The modern relevance of 'The Beauty of Your Face'
Breaking news: school shooting.
Too often, these words flash across the screens of homes all over America. Listening to the atrocities recounted on TV, it all seems too horrific to be true. Surreal clips of crying family members and mourning communities unveil before our eyes, and disbelief permeates every inch of our being. It’s hard to ignore the unwelcome feeling of morbid curiosity that our imagination sets into motion. What must it be like to attend a regular day at school, only to have it end in such tragedy and horror? What were the victims’ last thoughts? What was the shooter thinking?
Sahar Mustafah’s upcoming novel “The Beauty of Your Face” gives us a glimpse into the terrifying realities of a school shooting, and the circumstances that bring about this all-too-common incident. The story follows a Palestinian-American woman, Afaf Rahman, as she navigates faith, family struggles and the unshakeable racial prejudices in American society leading up to and following 9/11. Afaf’s narrative is told through two alternating timelines. The bulk of the novel focuses on her life growing up in the suburbs of Chicago, while a present-day encounter with a school shooter frames the story. “The Beauty of Your Face” details Afaf’s journey from a scarring youth to a meaningful adulthood, in which she works as the principal of an all-girls Muslim school in Chicago: the Nurideen School for Girls.
With profound insights and glittering words, Mustafah explores the realities of growing up in a community that rejected Afaf’s Palestinian immigrant family. Chicago in the 1970s and ‘80s was a world where women were “kicked and shoved (...) at the supermarket” and called “rag-head” at the gas station for wearing headscarves. As a young girl, Afaf is forced to be hyperaware of her Palestinian roots as she faces everything from microaggressions and ignorance to outright and intentional racism. She suffers heartbreak and hardship when her deeply unhappy sister, Nada, disappears without a trace and her parents succumb to the emotional burden of sadness that descends upon the family. Afaf’s difficult childhood makes her story all the more inspiring as she finds her way out of the spiral of misery that her parents surrendered to through perseverance and her discovery of Islam.

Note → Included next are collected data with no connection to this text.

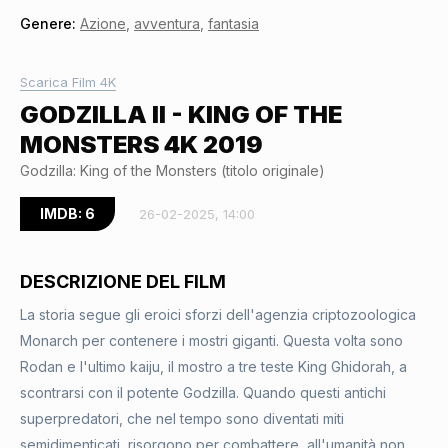
Genere:
Azione
,
avventura
,
fantasia
Scarica Film 4K
GODZILLA II - KING OF THE
MONSTERS 4K 2019
Godzilla: King of the Monsters (titolo originale)
IMDB: 6
26-02-2025, 14:00
DESCRIZIONE DEL FILM
La storia segue gli eroici sforzi dell'agenzia criptozoologica
Monarch per contenere i mostri giganti. Questa volta sono
Rodan e l'ultimo kaiju, il mostro a tre teste King Ghidorah, a
scontrarsi con il potente Godzilla. Quando questi antichi
superpredatori, che nel tempo sono diventati miti
semidimenticati, risorgono per combattere, all'umanità non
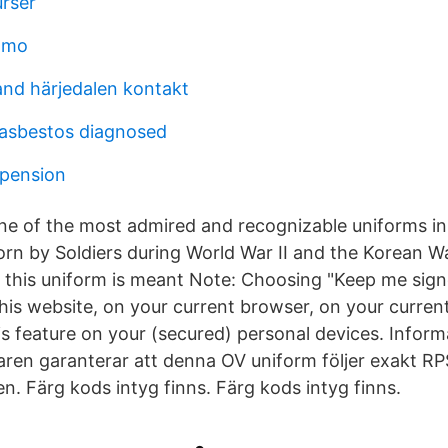
rser
lmo
and härjedalen kontakt
asbestos diagnosed
 pension
one of the most admired and recognizable uniforms in
worn by Soldiers during World War II and the Korean W
f this uniform is meant Note: Choosing "Keep me signe
his website, on your current browser, on your current
is feature on your (secured) personal devices. Infor
karen garanterar att denna OV uniform följer exakt R
n. Färg kods intyg finns. Färg kods intyg finns.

After 9/11, Afaf faces a new set of hardships as the underlying current of xenophobia in America crystallizes into a misguided fear of terrorists. This fear and hate is inevitably directed at Afaf and her family solely because they are Muslim. The headscarf Afaf donned with pride in her late teenage years becomes a symbol of terrorism in the eyes of ignorant American nationalists. In a heartbreaking exchange between Afaf and her daughter Azmia about recent terrorist attacks, Azmia asks her mother, “How can they do that? Aren’t they Muslim too?” to which Afaf has no good answer except “They’re not true muslimeen, habibti.” It is impossible not to share Afaf’s disbelief and frustration at the undeserved abuse she endures just because overseas terrorist groups use her cherished religion in the name of evil.
The story is told mostly from Afaf’s perspective, but her narrative is periodically interrupted by chapters told from the point of view of the shooter. The shooter’s mind is a world of twisted fantasy, fueled by online chat rooms where anyone who isn’t white or born in America poses a threat to his existence. His perspective is both haunting and disturbing, as his initially cold and hateful voice gives way to a deep sense of loneliness. Though at times hard to read, this unconventional perspective highlights the depth of the divide between the xenophobic shooter and the students of Nurideen School for Girls. Mustafah seems to suggest that so much of the violence and hate in this country stems from this fundamental lack of understanding between people.
“The Beauty of Your Face” is a complex generational novel that is all too relevant in today’s divided America. The underlying plea of the characters, “We are a religion of peace, not terror. We are Americans too,” echoes urgently through the pages of the novel. Afaf tries to bridge the gap between her and the shooter, urging him, “Tell me about your pain,” but it’s too late for him to see past their differences. Afaf and the shooter’s lives and experiences have led them to this point, and her small act of recognition can no longer put an end to the events that are unfolding. Nevertheless, the message rings loud and clear. Maybe violence could be avoided if people took the time to understand other people’s pain and find commonalities in their shared human experience.